How I kicked my Negativity Bias & let myself love gladioli
Gladiolus lets it all hang out this Father's Day - I guess it always does, though.
THERE ARE AT LEAST 3 WAYS TO LOOK AT A GLADIOLUS, AND I’VE BEEN DOING IT WRONG. I’ve been getting in my own way, and preventing myself from enjoying these vivid spears of life & color, which are so, so, so easy to grow (this won’t really turn out to be about growing flowers).
I grew up in the American south and that inevitably informs my perspective. Class distinctions are more recognizable in the south than elsewhere, at least to me, and with those recognitions come bunches of judgements, prejudices, envies.
It’s hard to untangle reality from this grab-bag of perspective and folklore and outright lies, and these days I seem to find little bits of this kind of mental junk everywhere, unexpectedly, unnoticed for years and years and years until — Oh there that’s that awful thing from Aunt Lizzie! — they pop up like old dusty mints in the bottom of my handbag.

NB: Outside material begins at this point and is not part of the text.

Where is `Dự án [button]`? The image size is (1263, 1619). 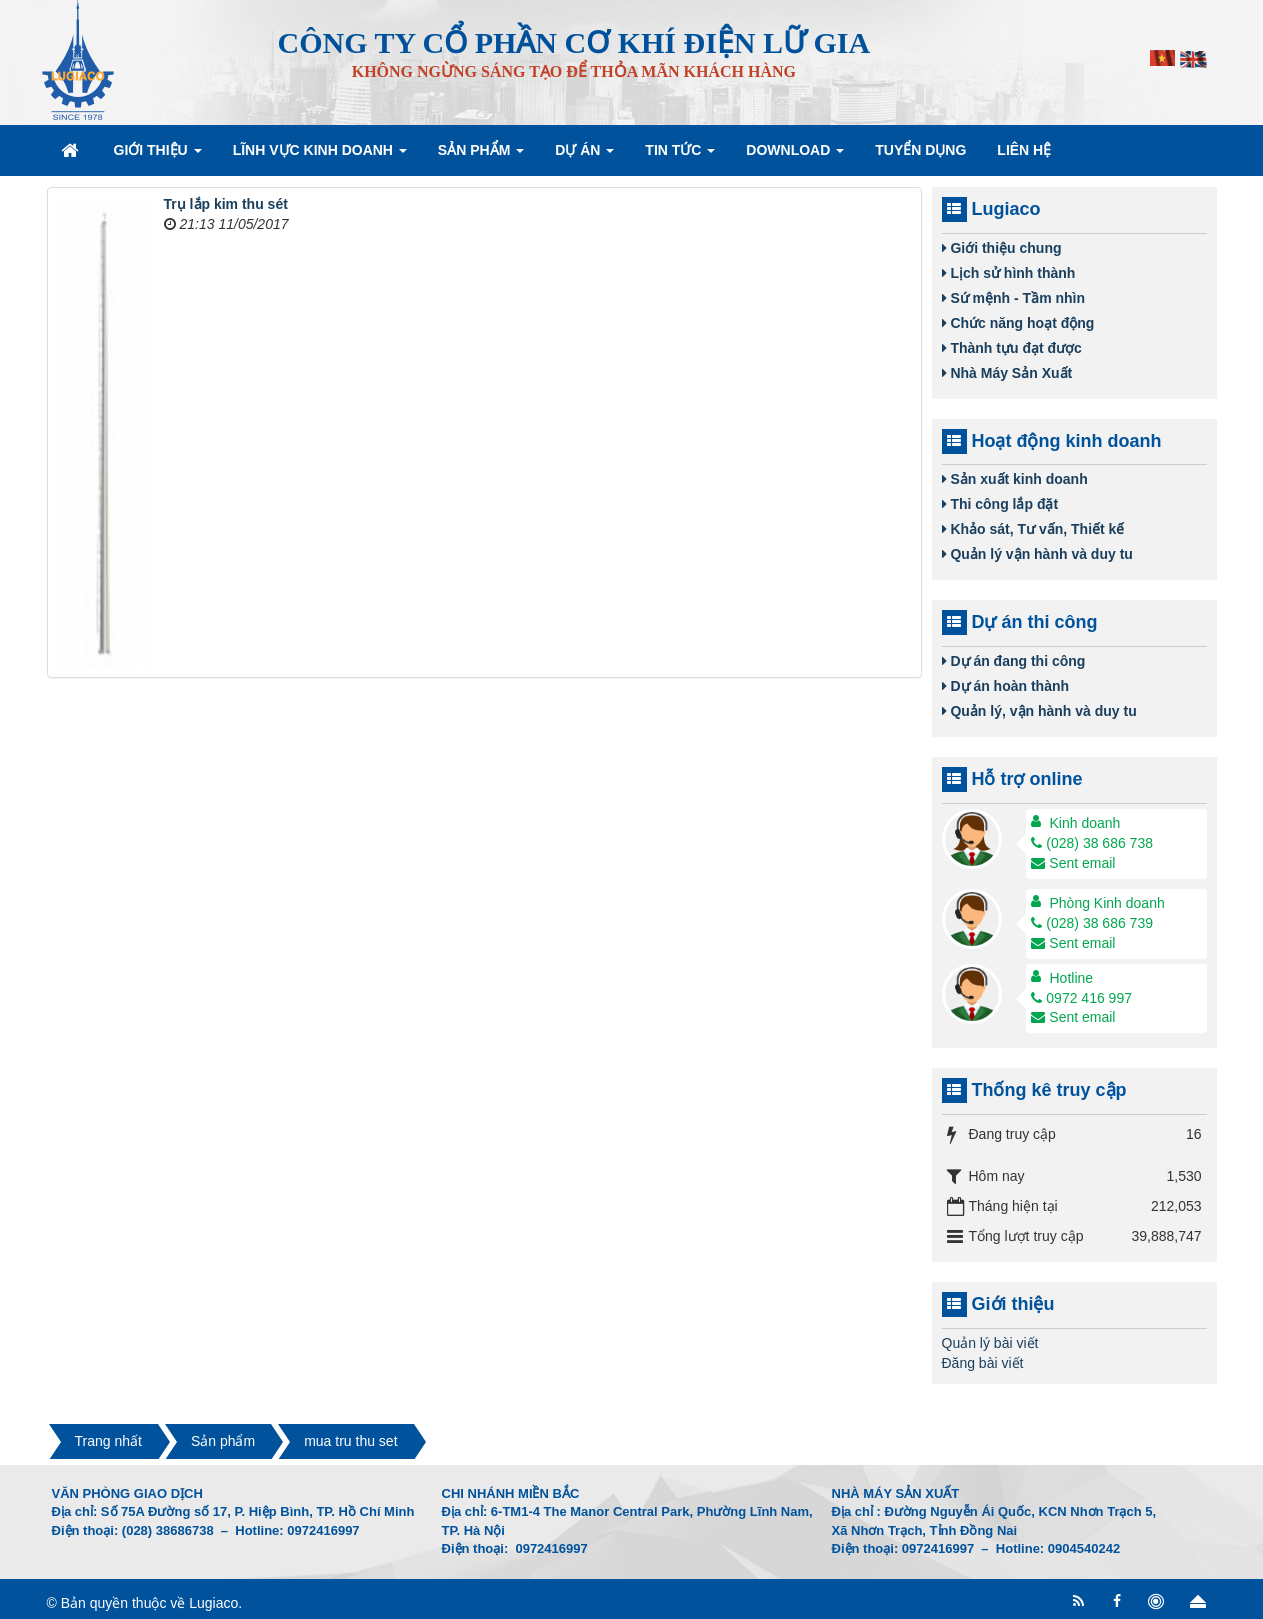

And that’s why one of the ways I’ve looked at gladiolus (“Whatever you do, don’t call them glads,” my designer-brother said, shuddering) is as a kind of churched-up funeral flower. This makes sense in some ways — gladiolus is from the Latin and means ‘sword lily’ which is all kinds of beautiful, isn’t it? most pleasing! — and it is sturdy and strong and determined. If this flower can keep it together, you can too! gladiolus shouts. Gladiolus are a very bracing kind of flower, aren’t they? Like a Woodhousian aunt.
But of course the types of churches and funerals etc. at which they made an appearance were not the types my family went to — so they were vaguely shameful, somehow. Not really what one would choose for one’s own garden. A little embarrassing? It seems crazy, doesn’t it, to attach all this shame and judgement and petty social snobbery to a gladiolus? It’s a FLOWER.
Of course another way is as an English cottage garden flower, which they indisputably are.
And as that’s very much in my design wheelhouse, garden-wise, it does seem as if I should’ve permitted myself to enjoy it, at least a little, on that basis. But I didn’t. The power of that single, partial, tangential, crazy negative association was too heavy — of too long a duration, I suppose — to be dislodged. Even by Monet.
I have negativity bias. Negativity bias is hard-wired into our neurology as a species — it’s why Sammy Synapse tells you, after one accidental burn, that all fires are hot, and that’s a fact that’s important to get right 100% of the time. But it also tells you, similarly, that maybe if one dog bit you, they all will. And that’s not useful — it’s not even true.
Negativity bias reinforces lots of ideas, opinions, and fears that simply aren’t true. They are not real. They have no reality, and no meaning in your reality.
But negativity bias can make it harder to supplant wrong — especially fear-based — ideas and opinions with other ideas and opinions that are more in line with reality. Some researchers have suggested it can take 7 positive corrections to eliminate 1 negative input.
Anyhow, my negativity bias was getting in the way of my enjoyment of these flowers. But last year I let my son choose the bulbs and guess what he picked?
It was a real Jack and the Beanstalk situation. They just started coming up. So many! So strong! So robust!
“Did I accidentally sow dragon’s teeth?” I asked my son. He shrugged (he likes mythology, but no one’s in the mood for it all the time).
But it was when they began to bloom like singing in rounds, color by color, that I was won over, and my negativity bias — in this battle — subdued.
“I can’t believe,” I said to my son, “that I let these idiotic snobberies (which are really just bigotry, anyway!) keep me from enjoying these beautiful things!”
That’s the right way. Just seeing what’s really there.